Experience Classicsonline

Liszt’s piano music is surely his greatest achievement, so it’s gratifying that Naxos have pressed ahead with their survey, now at Volume 27. It’s not the only such collection – Leslie Howard blazed the trail with his 94-disc set for Hyperion – nor is it all essayed by a single pianist. That said, the Naxos discs are at budget price, which will always tempt collectors looking for quality music-making at a modest price.

There’s nothing modest about the pianistic talents of William Wolfram, whose earlier contribution to this series – Volume 20 – garnered much praise from my colleagues Colin Clarke and Michael Cookson (review). Here he tackles the Donizetti arrangements, just one spur of Liszt’s opera-inspired output that included Auber, Bellini, Meyerbeer, Rossini, Verdi and Wagner.

Wolfram certainly has a commanding keyboard presence. In Lucia et Parisina one marvels at the ease with which he dashes off this extravagant music, while in the earlier Réminiscences de Lucrezia Borgia he builds the tension at the beginning of the Act II trio very well indeed. But he also manages to sound poetic in the quieter, more lyrical moments – even if there aren’t many of those in this collection.

The piano sound is impressive, wide-ranging and clear without being over-bright in the runs and roulades of Chanson a Boire or unfocused in the magisterial chords that bring the Borgia trio to a close. The aural perspective is a touch shallow but then a more immediate sound probably suits this repertoire.

Which is a good time to issue a health warning. Extraordinary as Wolfram’s playing undoubtedly is, the high decibel count is apt to become tiring after a while. Indeed, the sustained avalanche of sound in the closing moments of the Borgia piece might have you reaching for the pause button or switching off altogether.

But not for long. The Andante final – taken from the Act II sextet of Lucia – has the usual brilliance plus eloquence and lyricism. This is simply spellbinding music and Wolfram certainly has the magician’s touch when it comes to conjuring up a theatrical atmosphere. That is especially true of the funeral march, which captures all the gloom and despair of Lucy’s death with its lowering chords and implacable rhythms. Wolfram’s wizardry extends to clarity and articulation, notably in Liszt’s juxtaposition of ‘Esci, fuggi’ from Act II and Edgar’s Act III heart-wrencher 'Tu che a Dio spiegasti l'ali'. In a concert hall an electric performance like this would surely have the audience leaping to their feet as one.

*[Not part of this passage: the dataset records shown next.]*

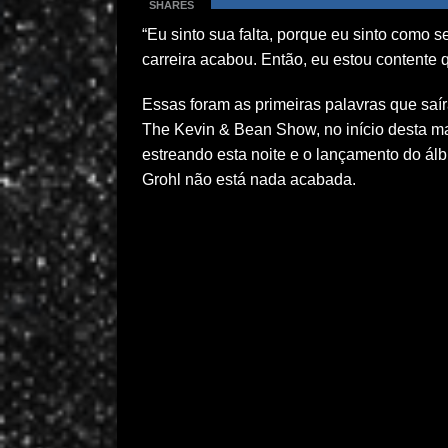
SHARES
“Eu sinto sua falta, porque eu sinto como
carreira acabou. Então, eu estou contente
Essas foram as primeiras palavras que saí
The Kevin & Bean Show, no início desta m
estreando esta noite e o lançamento do á
Grohl não está nada acabada.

Liszt’s version of Ferdinand’s cavatina ‘Spirto gentil’ from La favorite, itself based on Wagner’s piano transcription of the opera, is full of Italianate drama and pathos. As always Wolfram has an unerring feel for the dramatic peaks and valleys of this music; more than that he spins some long, singing lines as well. There is a real emotional tug to this performance that is every bit as gripping as one  in the theatre.

Wolfram invests the funeral march from Donizetti’s last opera, Dom Sebastien, with a craggy grandeur – cue massive, rough-hewn chords that call for more power than subtlety. But then there’s nothing reticent about this music, and the recorded balance reinforces that point. Perhaps Naxos could have planned this survey rather differently – as Hyperion have done – and programmed a mix of composers on this disc, rather than concentrate on one.

That minor caveat aside I can only endorse the positive comments about Wolfram’s playing – it really is that good. Collectors who already have the Howard performances may feel those are unassailable, but if it’s value and good music-making you’re after this Naxos release is self recommending.